Configuring experiments:
Ability to support n number of buckets:
For eg: if we choose 2 buckets A/B
A will be the control. Control is generally the current version of your user experience.
B would be the variant. The sum of the variants would always be 100% and the default distribution would be even i.e. a 50-50 bucket.
However there should exist an ability to change the distribution percentage. Depending upon the percentage of each bucket, traffic would get distributed in accordance.
Creating and managing variants:
Ability to manage variants allowing for variant name, and an optional payload. Each variant may / may not carry a payload. The payload could be used to change the form or path on the implementing experiment. For eg, my changing the payload I might change the colour of a button from red to green.
Dialling traffic distribution:
Ability to dial traffic up. For eg one can start with a 80/20 with 80 on control and over time there should be an ability to dial traffic to variant by reducing the control. Dialling down is not in scope of v1.
Segment selection :
Ability to choose the segment on which the experiment would be executed. A segment essentially is a cohort of users. Eg: All users, New users, Repeat users, custom defined users.
Segment size exposure :
Ability to select the percentage of users to which the experiment will be exposed. Meaning open up the experiment to 30% of new users or 100% of repeat users.

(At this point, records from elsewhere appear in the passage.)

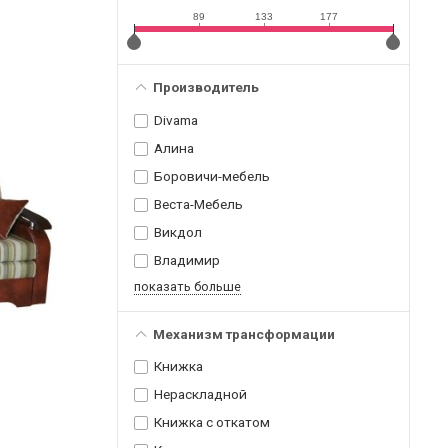
89
133
177
Производитель
Divama
Алина
Боровичи-мебель
Веста-Мебель
Викдол
Владимир
показать больше
Механизм трансформации
Книжка
Нераскладной
Книжка с откатом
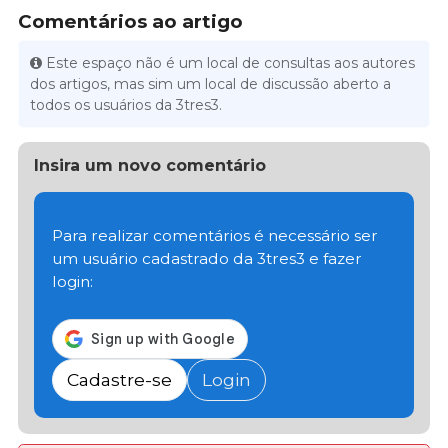
Comentários ao artigo
Este espaço não é um local de consultas aos autores
dos artigos, mas sim um local de discussão aberto a
todos os usuários da 3tres3.
Insira um novo comentário
Para realizar comentários é necessário ser
um usuário cadastrado da 3tres3 e fazer
login:
Cadastre-se
Login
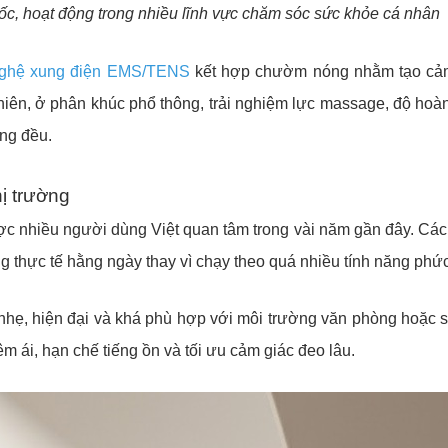
ốc, hoạt động trong nhiều lĩnh vực chăm sóc sức khỏe cá nhân
nghệ xung điện EMS/TENS
kết hợp chườm nóng nhằm tạo cảm
nhiên, ở phân khúc phổ thông, trải nghiệm lực massage, độ hoà
ồng đều.
hị trường
ợc nhiều người dùng Việt quan tâm trong vài năm gần đây. Cá
 thực tế hằng ngày thay vì chạy theo quá nhiều tính năng phức
nhẹ, hiện đại và khá phù hợp với môi trường văn phòng hoặc s
m ái, hạn chế tiếng ồn và tối ưu cảm giác đeo lâu.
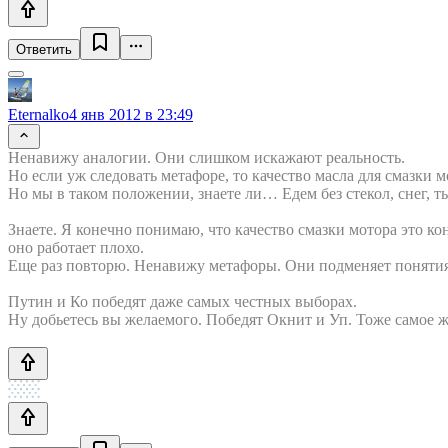
Ответить
Eternalko
4 янв 2012 в 23:49
Ненавижу аналогии. Они слишком искажают реальность.
Но если уж следовать метафоре, то качество масла для смазки м
Но мы в таком положении, знаете ли… Едем без стекол, снег, ть
Знаете. Я конечно понимаю, что качество смазки мотора это кон
оно работает плохо.
Еще раз повторю. Ненавижу метафоры. Они подменяет понятия 
Путин и Ко победят даже самых честных выборах.
Ну добьетесь вы желаемого. Победят Окнит и Уп. Тоже самое же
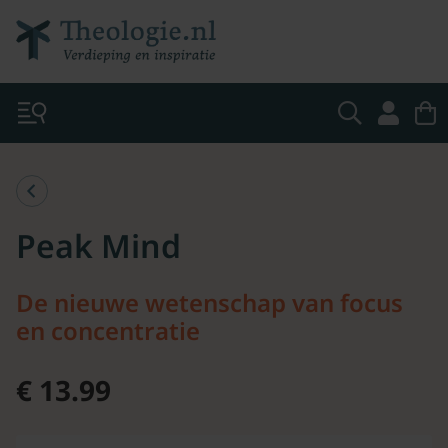
Peak Mind
De nieuwe wetenschap van focus
en concentratie
€ 13.99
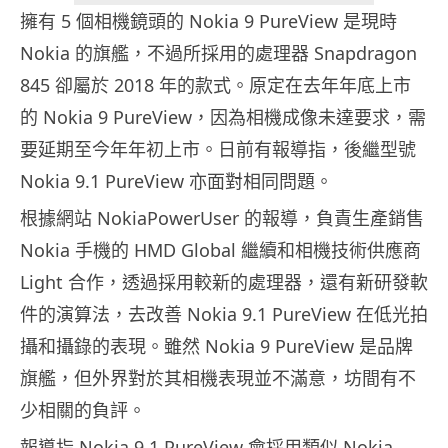
擁有 5 個相機鏡頭的 Nokia 9 PureView 是現時
Nokia 的旗艦，不過所採用的處理器 Snapdragon
845 卻屬於 2018 年的款式。原定在去年年底上市
的 Nokia 9 PureView，因為相機成像未達要求，需
要延期至今年年初上市。日前有報導指，後繼型號
Nokia 9.1 PureView 亦面對相同問題。
根據網站 NokiaPowerUser 的報導，負責生產銷售
Nokia 手機的 HMD Global 繼續和相機技術供應商
Light 合作，透過採用較新的處理器，還有新研發軟
件的演算法，去改善 Nokia 9.1 PureView 在低光拍
攝和攝錄的表現。雖然 Nokia 9 PureView 是品牌
旗艦，但外界對於其相機表現並不滿意，坊間有不
少相關的負評。
報導指 Nokia 9.1 PureView 會採用類似 Nokia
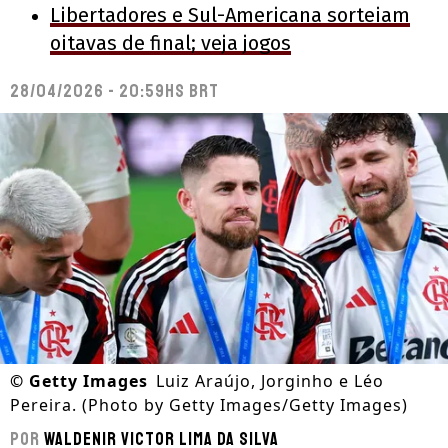
Libertadores e Sul-Americana sorteiam
oitavas de final; veja jogos
28/04/2026 - 20:59hs BRT
©
Getty Images
Luiz Araújo, Jorginho e Léo
Pereira. (Photo by Getty Images/Getty Images)
Por
Waldenir Victor Lima Da Silva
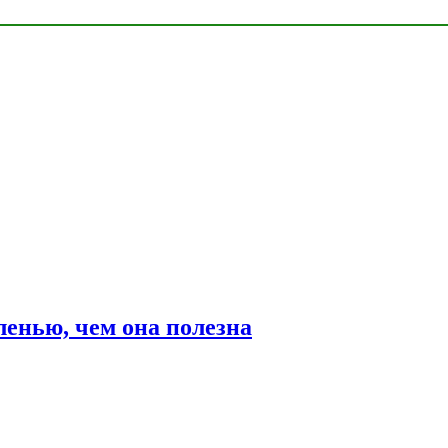
ленью, чем она полезна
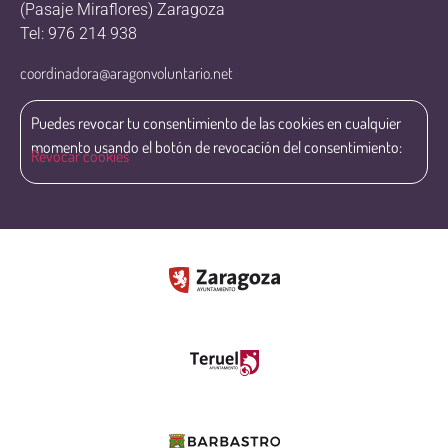
(Pasaje Miraflores) Zaragoza
Tel: 976 214 938
coordinadora@aragonvoluntario.net
Puedes revocar tu consentimiento de las cookies en cualquier
momento usando el botón de revocación del consentimiento:
Revocar cookies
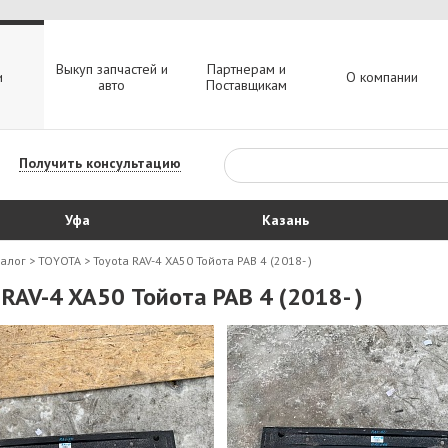
Выкуп запчастей и
Партнерам и
и
О компании
авто
Поставщикам
Получить консультацию
Уфа
Казань
талог
>
TOYOTA
>
Toyota RAV-4 XA50 Тойота РАВ 4 (2018- )
 RAV-4 XA50 Тойота РАВ 4 (2018- )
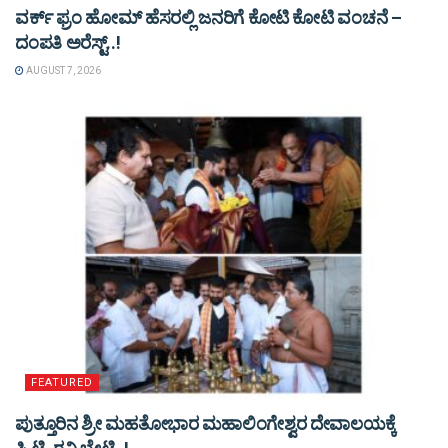
ವರ್ಕ್ ಫ್ರಂ ಹೋಮ್ ಹೆಸರಲ್ಲಿ ಜನರಿಗೆ ಕೋಟಿ ಕೋಟಿ ವಂಚನೆ –
ದಂಪತಿ ಅರೆಸ್ಟ್..!
AUGUST 7, 2026
FEATURED
ಪುತ್ತೂರಿನ ಶ್ರೀ ಮಹತೋಭಾರ ಮಹಾಲಿಂಗೇಶ್ವರ ದೇವಾಲಯಕ್ಕೆ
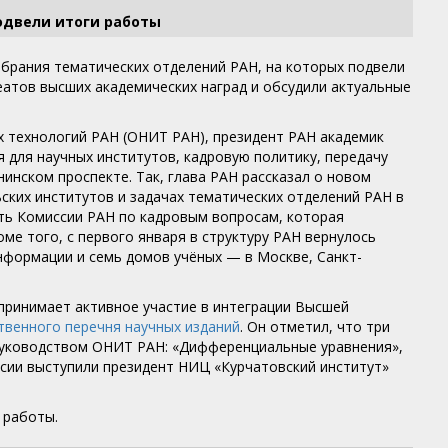
одвели итоги работы
обрания тематических отделений РАН, на которых подвели
еатов высших академических наград и обсудили актуальные
 технологий РАН (ОНИТ РАН), президент РАН академик
 для научных институтов, кадровую политику, передачу
инском проспекте. Так, глава РАН рассказал о новом
ских институтов и задачах тематических отделений РАН в
сть Комиссии РАН по кадровым вопросам, которая
ме того, с первого января в структуру РАН вернулось
нформации и семь домов учёных — в Москве, Санкт-
принимает активное участие в интеграции Высшей
твенного перечня научных изданий
. Он отметил, что три
руководством ОНИТ РАН: «Дифференциальные уравнения»,
сии выступили президент НИЦ «Курчатовский институт»
 работы.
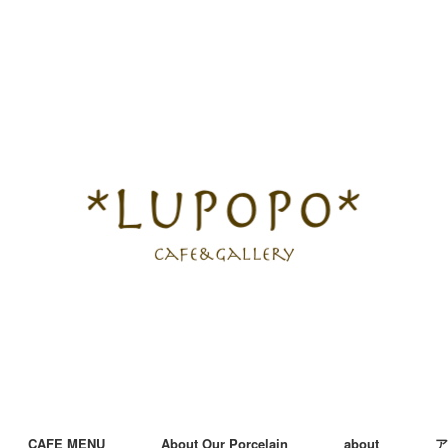
CAFE MENU
About Our Porcelain
about
ア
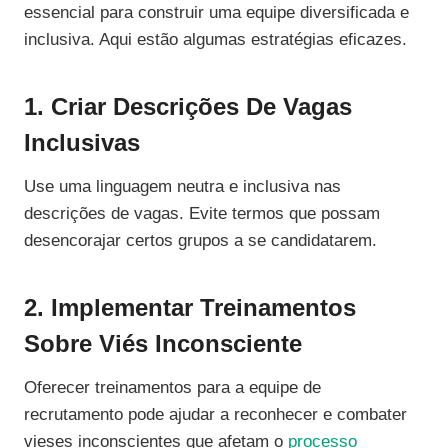
essencial para construir uma equipe diversificada e
inclusiva. Aqui estão algumas estratégias eficazes.
1. Criar Descrições De Vagas
Inclusivas
Use uma linguagem neutra e inclusiva nas
descrições de vagas. Evite termos que possam
desencorajar certos grupos a se candidatarem.
2. Implementar Treinamentos
Sobre Viés Inconsciente
Oferecer treinamentos para a equipe de
recrutamento pode ajudar a reconhecer e combater
vieses inconscientes que afetam o
processo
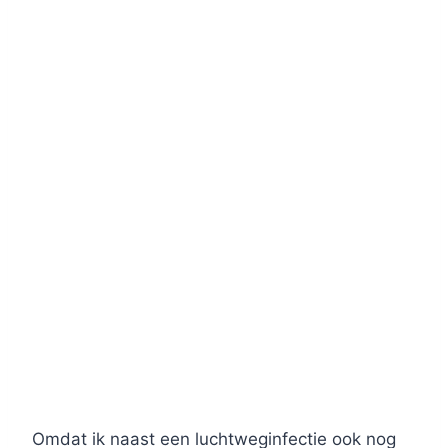
Omdat ik naast een luchtweginfectie ook nog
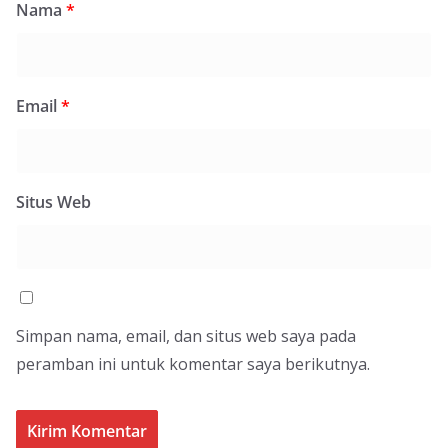
Nama
*
Email
*
Situs Web
Simpan nama, email, dan situs web saya pada
peramban ini untuk komentar saya berikutnya.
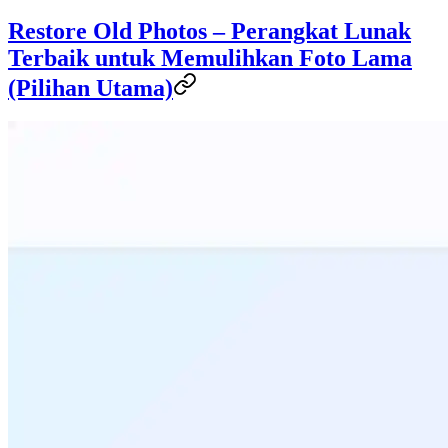
Restore Old Photos – Perangkat Lunak
Terbaik untuk Memulihkan Foto Lama
(Pilihan Utama)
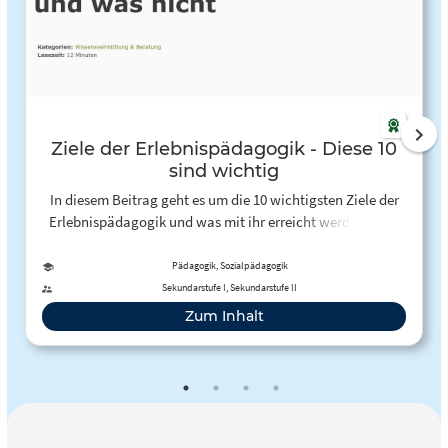
Ziele der Erlebnispädagogik - Diese 10
sind wichtig
In diesem Beitrag geht es um die 10 wichtigsten Ziele der
Erlebnispädagogik und was mit ihr erreicht werden kann
und was sicher nicht.
Pädagogik, Sozialpädagogik
Sekundarstufe I, Sekundarstufe II
Zum Inhalt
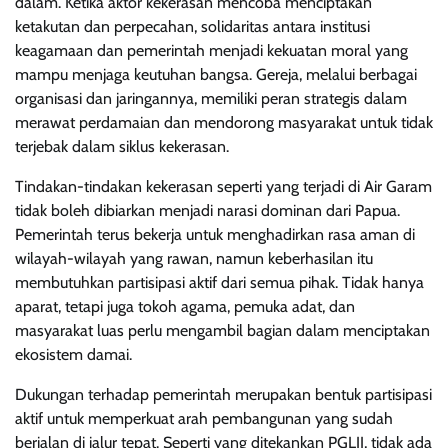
dalam. Ketika aktor kekerasan mencoba menciptakan
ketakutan dan perpecahan, solidaritas antara institusi
keagamaan dan pemerintah menjadi kekuatan moral yang
mampu menjaga keutuhan bangsa. Gereja, melalui berbagai
organisasi dan jaringannya, memiliki peran strategis dalam
merawat perdamaian dan mendorong masyarakat untuk tidak
terjebak dalam siklus kekerasan.
Tindakan-tindakan kekerasan seperti yang terjadi di Air Garam
tidak boleh dibiarkan menjadi narasi dominan dari Papua.
Pemerintah terus bekerja untuk menghadirkan rasa aman di
wilayah-wilayah yang rawan, namun keberhasilan itu
membutuhkan partisipasi aktif dari semua pihak. Tidak hanya
aparat, tetapi juga tokoh agama, pemuka adat, dan
masyarakat luas perlu mengambil bagian dalam menciptakan
ekosistem damai.
Dukungan terhadap pemerintah merupakan bentuk partisipasi
aktif untuk memperkuat arah pembangunan yang sudah
berjalan di jalur tepat. Seperti yang ditekankan PGLII, tidak ada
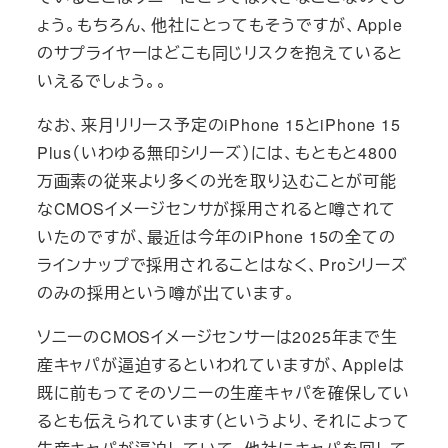
ょう。もちろん、他社にとってもそうですが、Apple
のサプライヤーはどこも同じリスクを抱えていると
いえるでしょう。。
なお、来月リリース予定のiPhone 15とiPhone 15
Plus（いわゆる無印シリーズ）には、もともと4800
万画素の従来より多くの光を取り込むことが可能
なCMOSイメージセンサが採用されると噂されて
いたのですが、最近は今年のiPhone 15の全ての
ラインナップで採用されることはなく、Proシリーズ
のみの採用という噂が出ています。
ソニーのCMOSイメージセンサーは2025年まで生
産キャパが逼迫するといわれていますが、Appleは
既に前もってそのソニーの生産キャパを確保してい
るとも伝えられています（というより、それによって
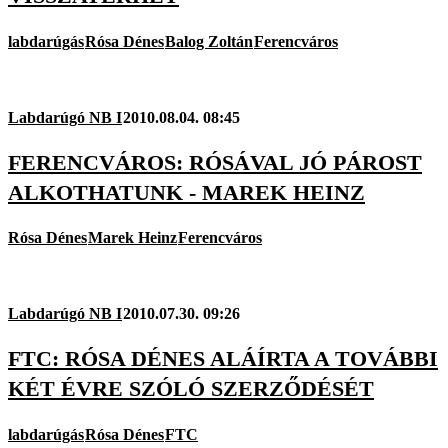
labdarúgás
Rósa Dénes
Balog Zoltán
Ferencváros
Labdarúgó NB I
2010.08.04. 08:45
FERENCVÁROS: RÓSÁVAL JÓ PÁROST
ALKOTHATUNK - MAREK HEINZ
Rósa Dénes
Marek Heinz
Ferencváros
Labdarúgó NB I
2010.07.30. 09:26
FTC: RÓSA DÉNES ALÁÍRTA A TOVÁBBI
KÉT ÉVRE SZÓLÓ SZERZŐDÉSÉT
labdarúgás
Rósa Dénes
FTC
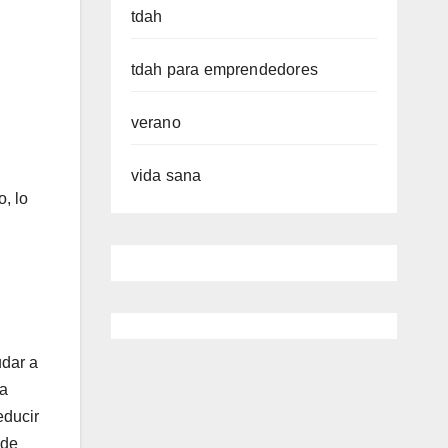
tdah
tdah para emprendedores
verano
vida sana
, lo
udar a
la
educir
 de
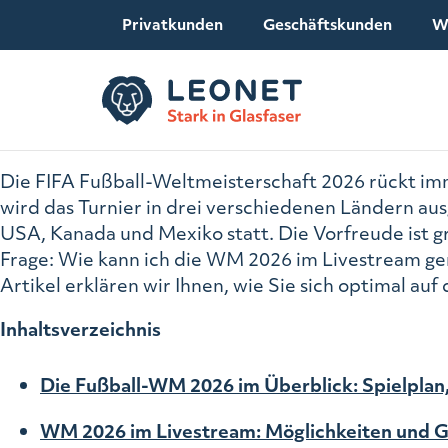
Privatkunden
Geschäftskunden
W
Die FIFA Fußball-Weltmeisterschaft 2026 rückt imm
wird das Turnier in drei verschiedenen Ländern aus
USA, Kanada und Mexiko statt. Die Vorfreude ist gr
Frage: Wie kann ich die WM 2026 im Livestream gen
Artikel erklären wir Ihnen, wie Sie sich optimal auf
Inhaltsverzeichnis
Die Fußball-WM 2026 im Überblick: Spielpla
WM 2026 im Livestream: Möglichkeiten und 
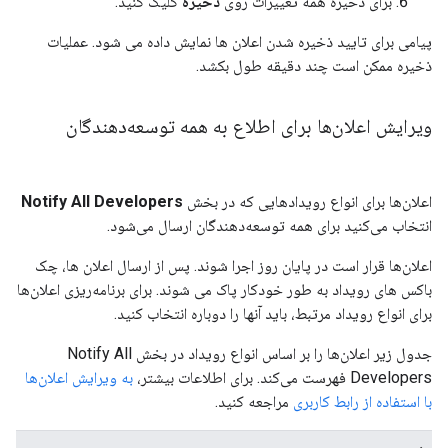
برای ذخیره همه تغییرات روی
ذخیره
کلیک کنید.
پیامی برای تایید ذخیره شدن اعلان ها نمایش داده می شود. عملیات
ذخیره ممکن است چند دقیقه طول بکشد.
ویرایش اعلان‌ها برای اطلاع به همه توسعه‌دهندگان
اعلان‌ها برای انواع رویدادهایی که در بخش
Notify All Developers
انتخاب می‌کنید برای همه توسعه‌دهندگان ارسال می‌شود.
اعلان‌ها قرار است در پایان روز اجرا شوند. پس از ارسال اعلان ها، چک
باکس های رویداد به طور خودکار پاک می شوند. برای برنامه‌ریزی اعلان‌ها
برای انواع رویداد مرتبط، باید آنها را دوباره انتخاب کنید.
جدول زیر اعلان‌ها را بر اساس انواع رویداد در بخش Notify All
Developers فهرست می‌کند. برای اطلاعات بیشتر،
به ویرایش اعلان‌ها
با استفاده از رابط کاربری
مراجعه کنید.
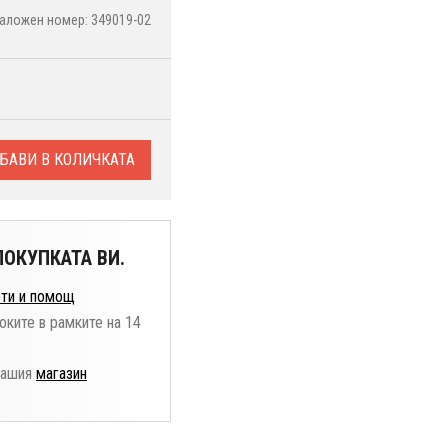
аложен номер: 349019-02
БАВИ В КОЛИЧКАТА
ОКУПКАТА ВИ.
ти и помощ
оките в рамките на 14
нашия
магазин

Where new users and repeat users are segments.
Sticky buckets:
Users once allocated to a particular bucket would continue to stay inside that bucket until the experiment has been concluded.
Configuring and measuring success metrics:
Ability to configure success metrics for a given experiment. Ability to configure watch metrics (l1)
Ability to measure the movement on those metrics through simple user interfaces.
Exclusivity
Ability to reserve users to one experiment only and not allow them to be part of any other on going experiments.
Statistical significance:
Until such time there is enough evidence collected an experiment will remain inconclusive. Ability to determine whether there is enough evidence collected such that an experiment can be derived off.